Look around. Your friends are putting frames around the fliers they’ve scavenged from shows and drinking imported beer. There are power walkers with septum piercings and you live in an “Arts District.” And to top it all off, that band-the soundtrack of your alienated high school years, the one you lost your virginity to, the one that claimed it would never rock again-is reuniting.
Ladies and gentlemen, welcome to the Coachella Valley Music and Arts Festival. May I present the bloated and stinking corpse of…The Pixies! It’s official kids: the first Pixies show since 1993 will be this May in the beautiful California desert.
The feud between Black “Bob’s Big Boy” Francis and Kim “my twin almost kicked heroin” Deal that ultimately led to the band’s demise has at last been put aside and the two will be joining forces with Dave Lovering and Joey Santiago to reform the band’s original lineup.
After the breakup, Deal found a modicum of success with her projects The Breeders and The Amps, while Francis (as Frank Black and with his band, The Catholics), recorded more than ten albums. But despite Lovering’s stint as magician and Santiago’s film scores with The Martinis, no solo endeavors could capture the magic or critical acclaim awarded the original Pixies. If they can muster even a fraction of the chemistry that brought us such classics as Doolittle and Come On Pilgrim, then this is something not to be missed.
The Coachella Valley Music and Arts festival rose from the ashes of the rock-tour-heavy1990s in Indio, California, outside of Palm Springs, in October of 1999. With an original lineup including Morrissey, Beck and Gil Scott-Heron, its success was a breath of fresh air for those exhausted from Lilith Fair, Lollapalooza and Horde’s radio-heavy mediocrity.

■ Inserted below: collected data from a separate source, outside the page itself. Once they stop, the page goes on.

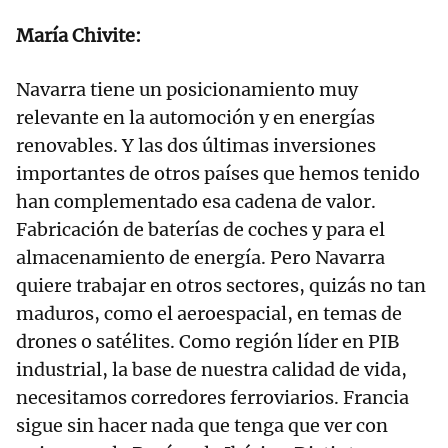
María Chivite:
Navarra tiene un posicionamiento muy
relevante en la automoción y en energías
renovables. Y las dos últimas inversiones
importantes de otros países que hemos tenido
han complementado esa cadena de valor.
Fabricación de baterías de coches y para el
almacenamiento de energía. Pero Navarra
quiere trabajar en otros sectores, quizás no tan
maduros, como el aeroespacial, en temas de
drones o satélites. Como región líder en PIB
industrial, la base de nuestra calidad de vida,
necesitamos corredores ferroviarios. Francia
sigue sin hacer nada que tenga que ver con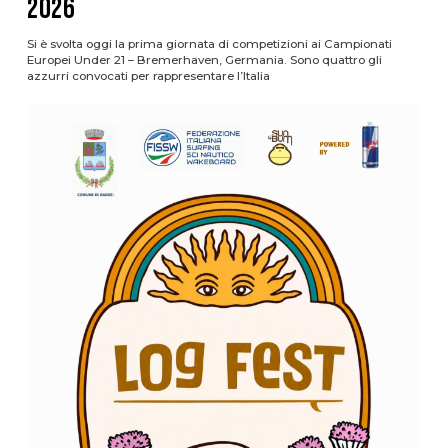
2026
Si è svolta oggi la prima giornata di competizioni ai Campionati
Europei Under 21 – Bremerhaven, Germania. Sono quattro gli
azzurri convocati per rappresentare l’Italia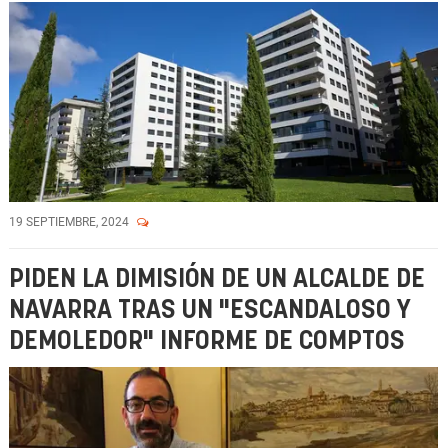
19 SEPTIEMBRE, 2024
PIDEN LA DIMISIÓN DE UN ALCALDE DE
NAVARRA TRAS UN "ESCANDALOSO Y
DEMOLEDOR" INFORME DE COMPTOS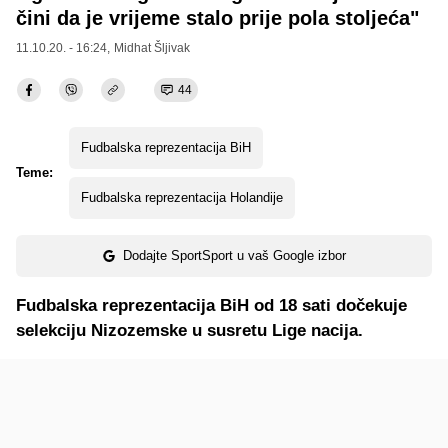
čini da je vrijeme stalo prije pola stoljeća"
11.10.20. - 16:24,
Midhat Šljivak
44
Fudbalska reprezentacija BiH
Teme:
Fudbalska reprezentacija Holandije
Dodajte SportSport u vaš Google izbor
Fudbalska reprezentacija BiH od 18 sati dočekuje
selekciju Nizozemske u susretu Lige nacija.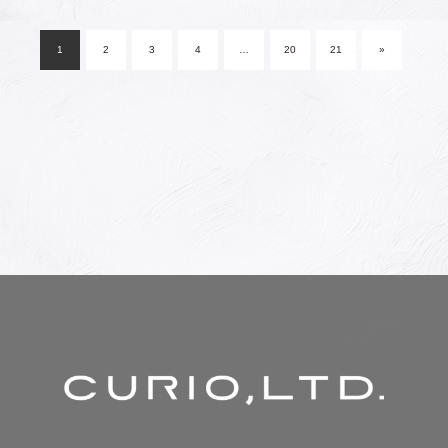
稿
1
2
3
4
…
20
21
»
ナ
ビ
ゲ
ー
シ
ョ
ン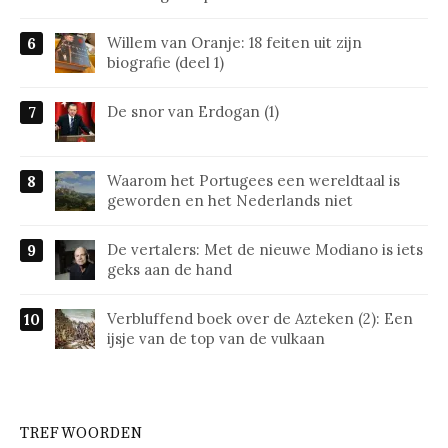
Willem van Oranje: 18 feiten uit zijn
biografie (deel 1)
De snor van Erdogan (1)
Waarom het Portugees een wereldtaal is
geworden en het Nederlands niet
De vertalers: Met de nieuwe Modiano is iets
geks aan de hand
Verbluffend boek over de Azteken (2): Een
ijsje van de top van de vulkaan
TREFWOORDEN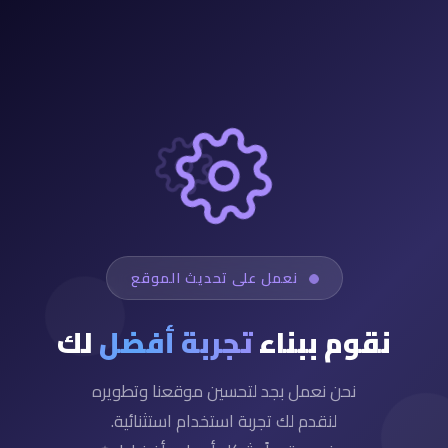
نعمل على تحديث الموقع
نقوم ببناء
تجربة أفضل
لك
نحن نعمل بجد لتحسين موقعنا وتطويره
لنقدم لك تجربة استخدام استثنائية.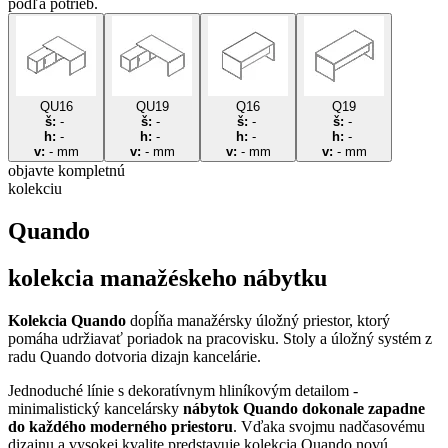
podľa potrieb.
QU16
QU19
Q16
Q19
š:
-
š:
-
š:
-
š:
-
h:
-
h:
-
h:
-
h:
-
v:
-
mm
v:
-
mm
v:
-
mm
v:
-
mm
objavte
kompletnú
kolekciu
Quando
kolekcia manažéskeho nábytku
Kolekcia Quando
dopĺňa manažérsky úložný priestor, ktorý
pomáha udržiavať poriadok na pracovisku. Stoly a úložný systém z
radu Quando dotvoria dizajn kancelárie.
Jednoduché línie s dekoratívnym hliníkovým detailom -
minimalistický kancelársky
nábytok Quando dokonale zapadne
do každého moderného priestoru
. Vďaka svojmu nadčasovému
dizajnu a vysokej kvalite predstavuje kolekcia Quando novú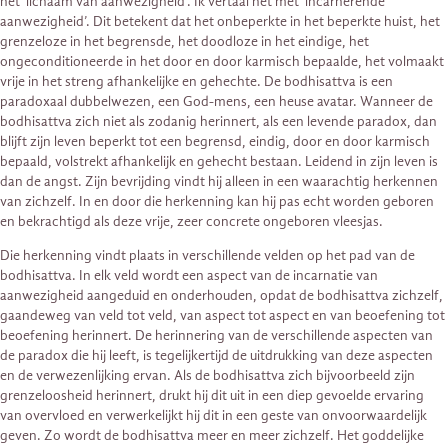
het ‘lichaam van aanwezigheid’. Ik vertaal het met ‘incarnerende
aanwezigheid’. Dit betekent dat het onbeperkte in het beperkte huist, het
grenzeloze in het begrensde, het doodloze in het eindige, het
ongeconditioneerde in het door en door karmisch bepaalde, het volmaakt
vrije in het streng afhankelijke en gehechte. De bodhisattva is een
paradoxaal dubbelwezen, een God-mens, een heuse avatar. Wanneer de
bodhisattva zich niet als zodanig herinnert, als een levende paradox, dan
blijft zijn leven beperkt tot een begrensd, eindig, door en door karmisch
bepaald, volstrekt afhankelijk en gehecht bestaan. Leidend in zijn leven is
dan de angst. Zijn bevrijding vindt hij alleen in een waarachtig herkennen
van zichzelf. In en door die herkenning kan hij pas echt worden geboren
en bekrachtigd als deze vrije, zeer concrete ongeboren vleesjas.
Die herkenning vindt plaats in verschillende velden op het pad van de
bodhisattva. In elk veld wordt een aspect van de incarnatie van
aanwezigheid aangeduid en onderhouden, opdat de bodhisattva zichzelf,
gaandeweg van veld tot veld, van aspect tot aspect en van beoefening tot
beoefening herinnert. De herinnering van de verschillende aspecten van
de paradox die hij leeft, is tegelijkertijd de uitdrukking van deze aspecten
en de verwezenlijking ervan. Als de bodhisattva zich bijvoorbeeld zijn
grenzeloosheid herinnert, drukt hij dit uit in een diep gevoelde ervaring
van overvloed en verwerkelijkt hij dit in een geste van onvoorwaardelijk
geven. Zo wordt de bodhisattva meer en meer zichzelf. Het goddelijke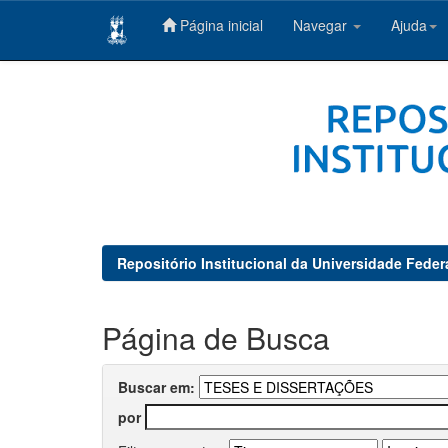
Página inicial
Navegar
Ajuda
Skip
navigation
Repositório Institucional da Universidade Feder
Página de Busca
Buscar em:
por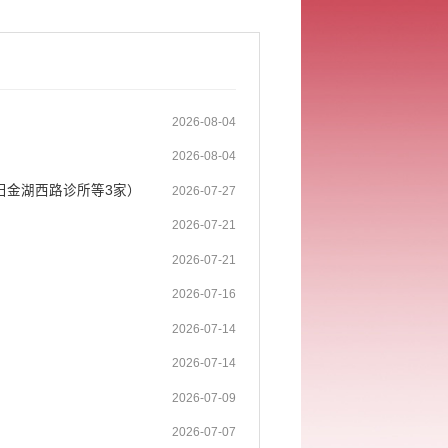
2026-08-04
2026-08-04
旧金湖西路诊所等3家）
2026-07-27
2026-07-21
2026-07-21
2026-07-16
2026-07-14
2026-07-14
2026-07-09
2026-07-07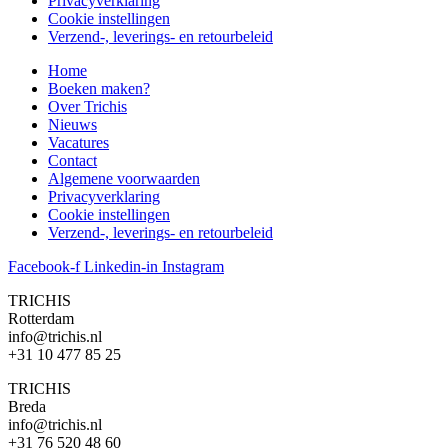
Privacyverklaring
Cookie instellingen
Verzend-, leverings- en retourbeleid
Home
Boeken maken?
Over Trichis
Nieuws
Vacatures
Contact
Algemene voorwaarden
Privacyverklaring
Cookie instellingen
Verzend-, leverings- en retourbeleid
Facebook-f
Linkedin-in
Instagram
TRICHIS
Rotterdam
info@trichis.nl
+31 10 477 85 25
TRICHIS
Breda
info@trichis.nl
+31 76 520 48 60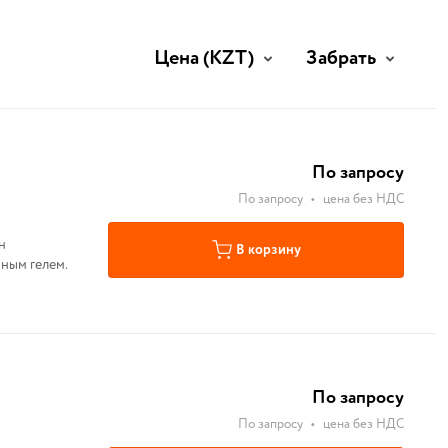
Цена
(KZT)
Забрать
По запросу
По запросу
•
цена без НДС
В корзину
бным гелем.
По запросу
По запросу
•
цена без НДС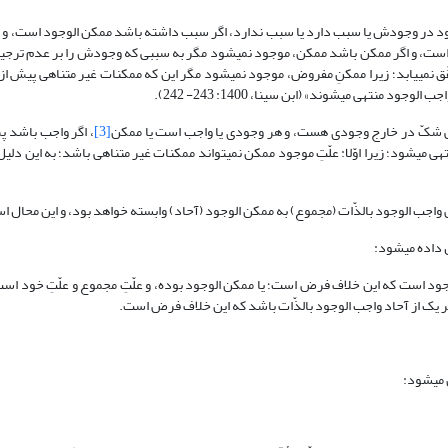
موجود در وجودش یا سبب دارد یا سبب ندارد، اگر سبب داشته باشد ممکن الوجود است، و ا
سبب نداشته باشد واجب الوجود است، پس اگر وجود، واجب باشد مطلوب ثابت است، و اگر ممکن باشد ممکن، موجود نمی‎شود مگر به سبب
سبب نیز ممکن بوده و ممکنات به یکدیگر تعلّق داشته باشند اصلا موجودی تحقّق نمی‎یابد؛ زیرا ممکنِ مفروض، موجود نمی‎شود مگر این ک
ابن سینا، 1400: 243- 242).
 «بی شکّ در خارج وجودی هست، و هر وجودی یا واجب است یا ممکن
[3]
، اگر واجب باشد 
ثابت بوده، و این مطلوب است، و اگر ممکن باشد وجود ممکن به واجب الوجود منتهی می‎شود؛ زیرا اوّلا: علّتِ موجود ممکن نمی‎تواند ممکنا
ض واجب الوجود بالذّات (مجموع) به ممکن الوجود (آحاد) وابسته خواهد بود، و این محال ا
 می‎شود:
جود است که این خلاف فرض است؛ یا ممکن الوجود بوده، و علّتِ مجموع و علّتِ خود اس
ود: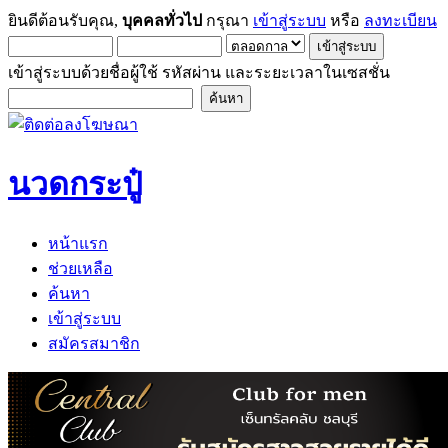
ยินดีต้อนรับคุณ,
บุคคลทั่วไป
กรุณา
เข้าสู่ระบบ
หรือ
ลงทะเบียน
เข้าสู่ระบบด้วยชื่อผู้ใช้ รหัสผ่าน และระยะเวลาในเซสชั่น
นวดกระปู๋
หน้าแรก
ช่วยเหลือ
ค้นหา
เข้าสู่ระบบ
สมัครสมาชิก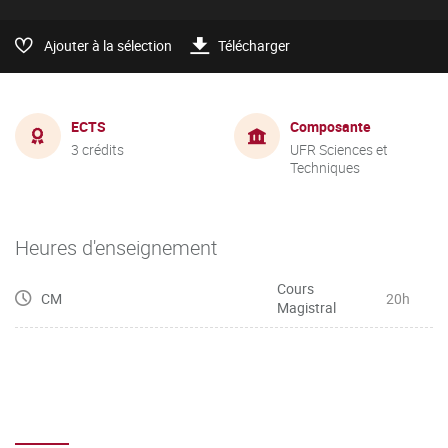
Ajouter à la sélection
Télécharger
ECTS
Composante
3 crédits
UFR Sciences et
Techniques
Heures d'enseignement
Cours
CM
20h
Magistral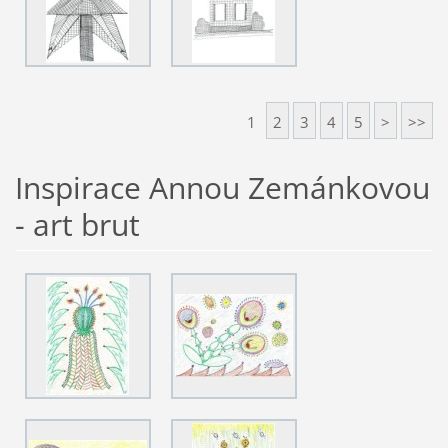
1
2
3
4
5
>
>>
Inspirace Annou Zemánkovou
- art brut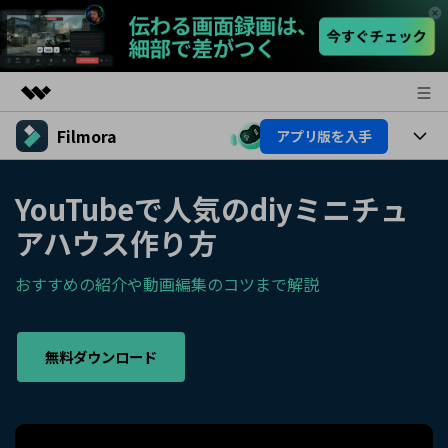
Filmora
アプリ版を入手
製品
AIGCサービス
製品
法人・教育・パートナー
YouTubeで人気のdiyミニチュ
ユーティリティ
概要
アハウス作り方
プラットフォーム
AI機能
企業情報
ソリューション
製品機能
おすすめの紹介や動画編集のコツまで解説
AI機能
プラン＆価格
活用法
AIヒント
Filmoraのユーザー層
サポート
動画編集関連知識
無料ダウンロード
ビデオソリューション
動画編集のコツ
サポート
サポート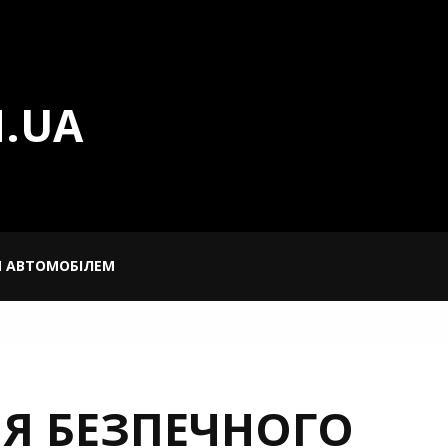
.UA
Я АВТОМОБІЛЕМ
ЛЯ БЕЗПЕЧНОГО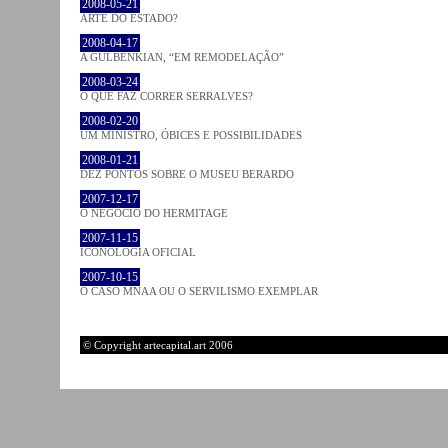
2008-05-21
ARTE DO ESTADO?
2008-04-17
A GULBENKIAN, “EM REMODELAÇÃO”
2008-03-24
O QUE FAZ CORRER SERRALVES?
2008-02-20
UM MINISTRO, ÓBICES E POSSIBILIDADES
2008-01-21
DEZ PONTOS SOBRE O MUSEU BERARDO
2007-12-17
O NEGÓCIO DO HERMITAGE
2007-11-15
ICONOLOGIA OFICIAL
2007-10-15
O CASO MNAA OU O SERVILISMO EXEMPLAR
© Copyright artecapital.art 2006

Modeled on European successes, like the Glastonbury and Reading festivals, Coachella offered things missing from its contemporaries, mainly water, food and good bands. In subsequent years, Coachella grew to epic proportions, with nearly every mentionable band on the radar having played on one of its stages and an estimated 68,000 attendees.
The lineup this year has been the cause of unbelievable Internet speculation and the confirmed bands have the clammy-handed fan base to justify it. Already scheduled to play the festival May 1 and 2 are electro-darlings Air, Sidestepper, The Crystal Method, Basement Jaxx, and Prefuse 73, as well as bleep-rock originators Kraftwerk. Radiohead is booked for their only North American date in 2004 and The Cure’s Robert Smith is already applying mascara to his drooping lids to headline second night.
The rock spectrum is well represented too, with everyone from indie-rock limp wrists Death Cab For Cutie and The Flaming Lips to Sleepy Jackson, The (International) Noise Conspiracy, Sahara Hotnights and The Thrills. Rumored acts range from the brilliant Neutral Milk Hotel to presidential candidate Howard Dean. Even Lou Reed and the Velvet Underground are considering the desert festival and with 70 slots to fill chances are the hits will just keep coming. So pack your bags, grease up those tattoos, and hit the road, there are plenty of hotel rooms and campsites available. And don’t forget your ironic trucker hat; I don’t want any of you coming back sunburned.